START GIVEN ENTRIES

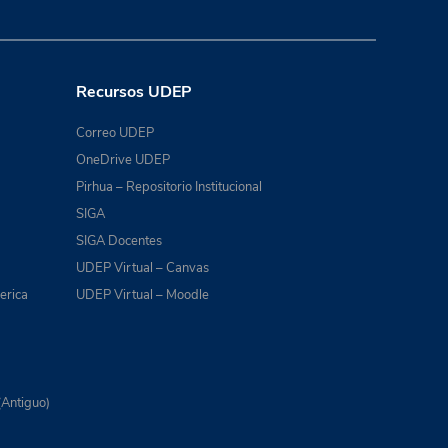
Recursos UDEP
Correo UDEP
OneDrive UDEP
Pirhua – Repositorio Institucional
SIGA
SIGA Docentes
UDEP Virtual – Canvas
erica
UDEP Virtual – Moodle
(Antiguo)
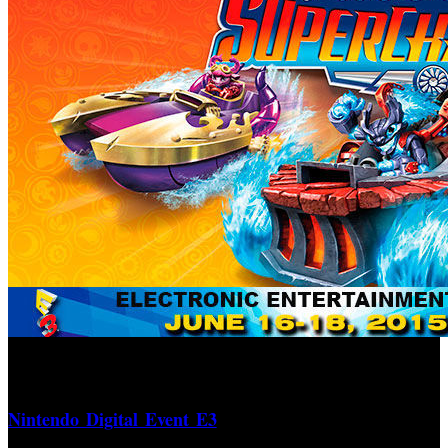
Reggie Fils, máximo responsable de Nintendo en Estados
Unidos, ofreció durante la última emisión del formato
Nintendo Digital Event E3
2015
una breve charla donde
aseguraba que el secreto de la longevidad de Nintendo se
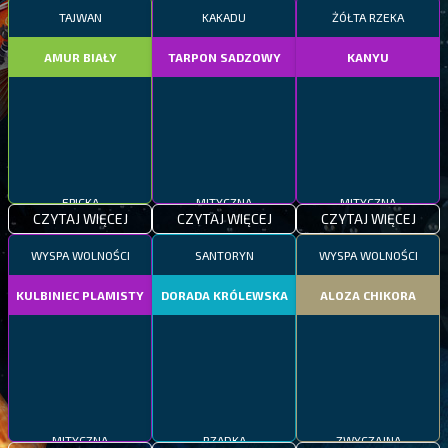
TAJWAN
KAKADU
ŻÓŁTA RZEKA
AMUR BIAŁY
TARPON SADZOWY
KANYU
EPICKA
MITYCZNA
MITYCZNA
CZYTAJ WIĘCEJ
CZYTAJ WIĘCEJ
CZYTAJ WIĘCEJ
WYSPA WOLNOŚCI
SANTORYN
WYSPA WOLNOŚCI
KULBINIEC PLAMISTY
DORADA KRÓLEWSKA
ALOZA CHIKORA
MITYCZNA
RZADKA
ZWYCZAJNA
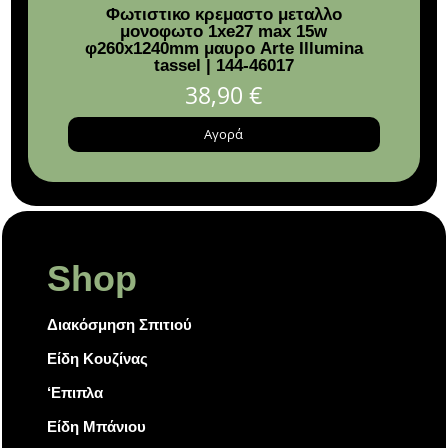
Φωτιστικο κρεμαστο μεταλλο
W
μονοφωτο 1xe27 max 15w
0
φ260x1240mm μαυρο Arte Illumina
tassel | 144-46017
38,90
€
Αγορά
Shop
Διακόσμηση Σπιτιού
Είδη Κουζίνας
‘Επιπλα
Είδη Μπάνιου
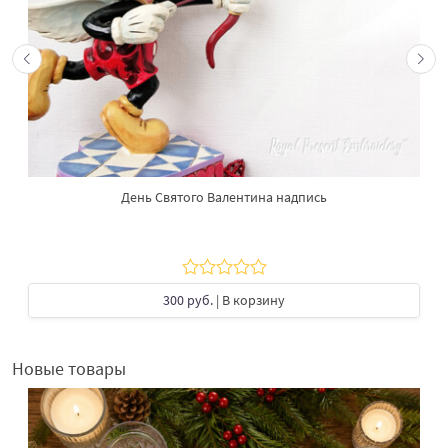
День Святого Валентина надпись
300 руб.
| В корзину
Новые товары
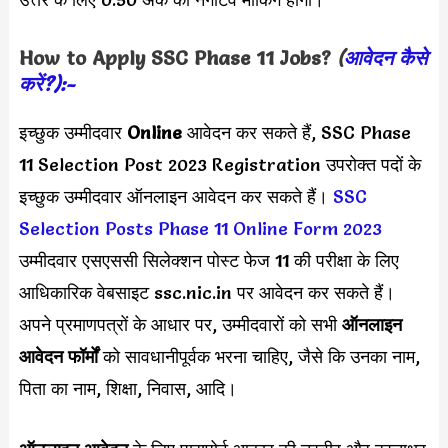
How to Apply
SSC Phase 11
Jobs?
(
आवेदन कैसे
करें?):-
इच्छुक उम्मीदवार
Online
आवेदन कर सकते हैं, SSC Phase
11 Selection Post 2023 Registration उपरोक्त पदों के
इच्छुक उम्मीदवार ऑनलाइन आवेदन कर सकते हैं।
SSC
Selection Posts Phase 11 Online Form 2023
उम्मीदवार एसएससी सिलेक्शन पोस्ट फेज 11 की परीक्षा के लिए
आधिकारिक वेबसाइट ssc.nic.in पर आवेदन कर सकते हैं।
अपने प्रमाणपत्रों के आधार पर, उम्मीदवारों को सभी
ऑनलाइन
आवेदन फॉर्मों
को सावधानीपूर्वक भरना चाहिए, जैसे कि उनका नाम,
पिता का नाम, शिक्षा, निवास, आदि।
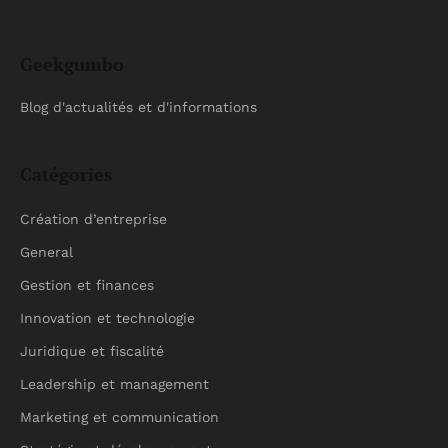
Geekgumbo
Blog d'actualités et d'informations
Catégories
Création d’entreprise
General
Gestion et finances
Innovation et technologie
Juridique et fiscalité
Leadership et management
Marketing et communication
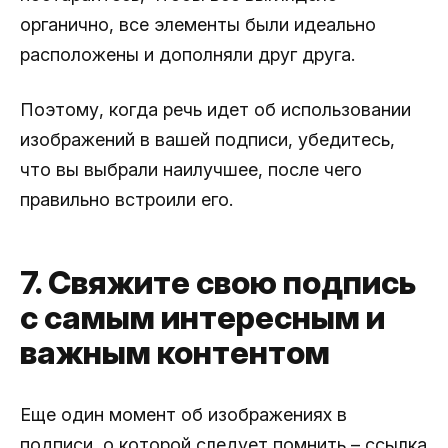
органично, все элементы были идеально
расположены и дополняли друг друга.
Поэтому, когда речь идет об использовании
изображений в вашей подписи, убедитесь,
что вы выбрали наилучшее, после чего
правильно встроили его.
7. Свяжите свою подпись
с самым интересным и
важным контентом
Еще один момент об изображениях в
подписи, о которой следует помнить – ссылка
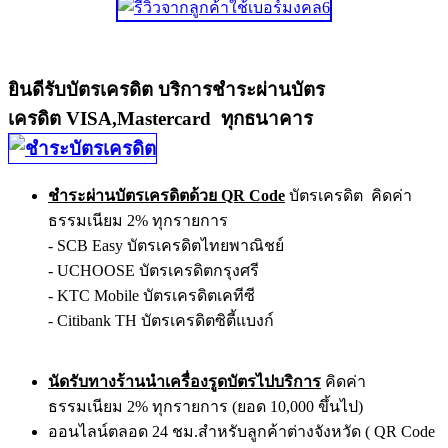
ยินดีรับบัตรเครดิต บริการชำระผ่านบัตร
เครดิต VISA,Mastercard ทุกธนาคาร
ชำระผ่านบัตรเครดิตด้วย QR Code
บัตรเครดิต คิดค่า
ธรรมเนียม 2% ทุกรายการ
- SCB Easy บัตรเครดิตไทยพาณิชย์
- UCHOOSE บัตรเครดิตกรุงศรี
- KTC Mobile บัตรเครดิตเคทีซี
- Citibank TH บัตรเครดิตซิตี้แบงก์
นัดรับทางร้านนำเครื่องรูดบัตรไปบริการ
คิดค่า
ธรรมเนียม 2% ทุกรายการ (ยอด 10,000 ขึ้นไป)
ออนไลน์ตลอด 24 ชม.สำหรับลูกค้าต่างจังหวัด ( QR Code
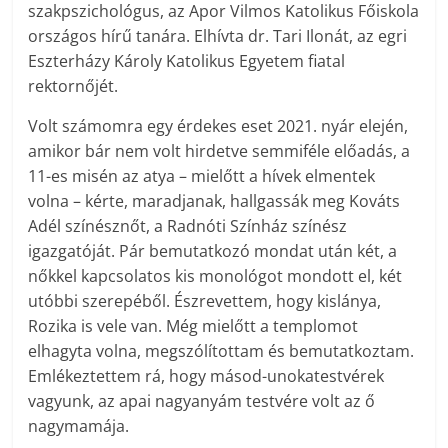
szakpszichológus, az Apor Vilmos Katolikus Főiskola
országos hírű tanára. Elhívta dr. Tari Ilonát, az egri
Eszterházy Károly Katolikus Egyetem fiatal
rektornőjét.
Volt számomra egy érdekes eset 2021. nyár elején,
amikor bár nem volt hirdetve semmiféle előadás, a
11-es misén az atya – mielőtt a hívek elmentek
volna – kérte, maradjanak, hallgassák meg Kováts
Adél színésznőt, a Radnóti Színház színész
igazgatóját. Pár bemutatkozó mondat után két, a
nőkkel kapcsolatos kis monológot mondott el, két
utóbbi szerepéből. Észrevettem, hogy kislánya,
Rozika is vele van. Még mielőtt a templomot
elhagyta volna, megszólítottam és bemutatkoztam.
Emlékeztettem rá, hogy másod-unokatestvérek
vagyunk, az apai nagyanyám testvére volt az ő
nagymamája.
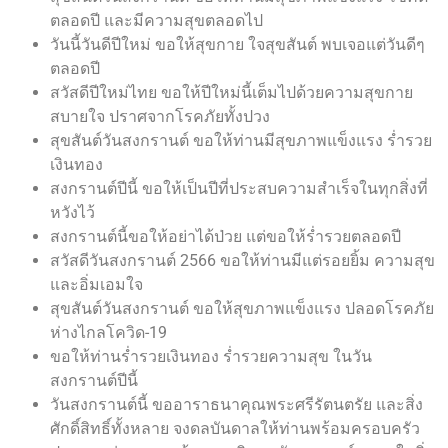
ตลอดปี และมีความสุขตลอดไป
วันนี้วันดีปีใหม่ ขอให้สุขกาย ใจสุขสันต์ พบเจอแต่วันดีๆ
ตลอดปี
สวัสดีปีใหม่ไทย ขอให้ปีใหม่นี้เต็มไปด้วยความสุขกาย
สบายใจ ปราศจากโรคภัยทั้งปวง
สุขสันต์วันสงกรานต์ ขอให้ท่านมีสุขภาพแข็งแรง ร่ำรวย
เงินทอง
สงกรานต์ปีนี้ ขอให้เป็นปีที่ประสบความสำเร็จในทุกสิ่งที่
หวังไว้
สงกรานต์นี้ขอให้อย่าได้ป่วย แต่ขอให้ร่ำรวยตลอดปี
สวัสดีวันสงกรานต์ 2566 ขอให้ท่านมีแต่รอยยิ้ม ความสุข
และอิ่มเอมใจ
สุขสันต์วันสงกรานต์ ขอให้สุขภาพแข็งแรง ปลอดโรคภัย
ห่างไกลโควิด-19
ขอให้ท่านร่ำรวยเงินทอง ร่ำรวยความสุข ในวัน
สงกรานต์ปีนี้
วันสงกรานต์นี้ ขออาราธนาคุณพระศรีรัตนตรัย และสิ่ง
ศักดิ์สิทธิ์ทั้งหลาย จงดลบันดาลให้ท่านพร้อมครอบครัว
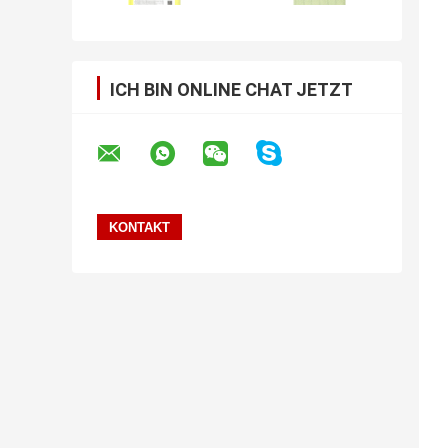
ICH BIN ONLINE CHAT JETZT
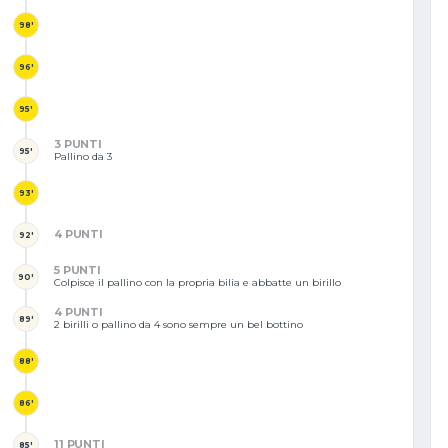
98'
96'
95'
3 PUNTI
95'
Pallino da 3
93'
4 PUNTI
92'
5 PUNTI
90'
Colpisce il pallino con la propria bilia e abbatte un birillo
4 PUNTI
89'
2 birilli o pallino da 4 sono sempre un bel bottino
88'
86'
11 PUNTI
85'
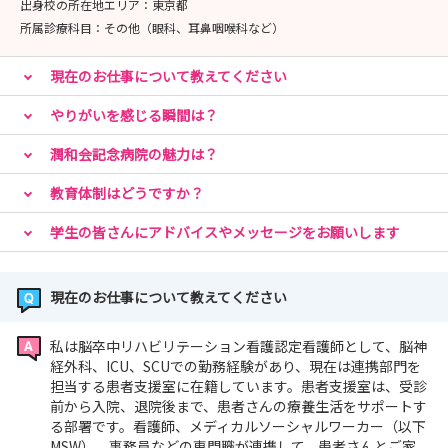
出身校の所在地エリア：
東京都
所属診療科目：
その他（眼科、耳鼻咽喉科など）
現在のお仕事について教えてください
やりがいを感じる瞬間は？
潤和会記念病院の魅力は？
教育体制はどうですか？
学生の皆さんにアドバイスやメッセージをお願いします
現在のお仕事について教えてください
私は脳卒中リハビリテーション看護認定看護師として、脳神
経外科、ICU、SCUでの勤務経験があり、現在は連携部門を
担当する患者支援室に在籍しています。患者支援室は、受診
前から入院、退院後まで、患者さんの療養生活をサポートす
る部署です。看護師、メディカルソーシャルワーカー（以下
MSW）、事務員などの専門職が連携して、患者さんとご家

END GIVEN ENTRIES

§ **EXERCISE AIM**
Where the data above reaches the line holding "volna – kérte, maradjanak, hallgassák", begin printing, and stop after the line holding "elhagyta volna, megszólítottam". Each line must be reproduced exactly, with nothing else added.

§ **OUTPUT FOR THIS TASK**
volna – kérte, maradjanak, hallgassák meg Kováts
Adél színésznőt, a Radnóti Színház színész
igazgatóját. Pár bemutatkozó mondat után két, a
nőkkel kapcsolatos kis monológot mondott el, két
utóbbi szerepéből. Észrevettem, hogy kislánya,
Rozika is vele van. Még mielőtt a templomot
elhagyta volna, megszólítottam és bemutatkoztam.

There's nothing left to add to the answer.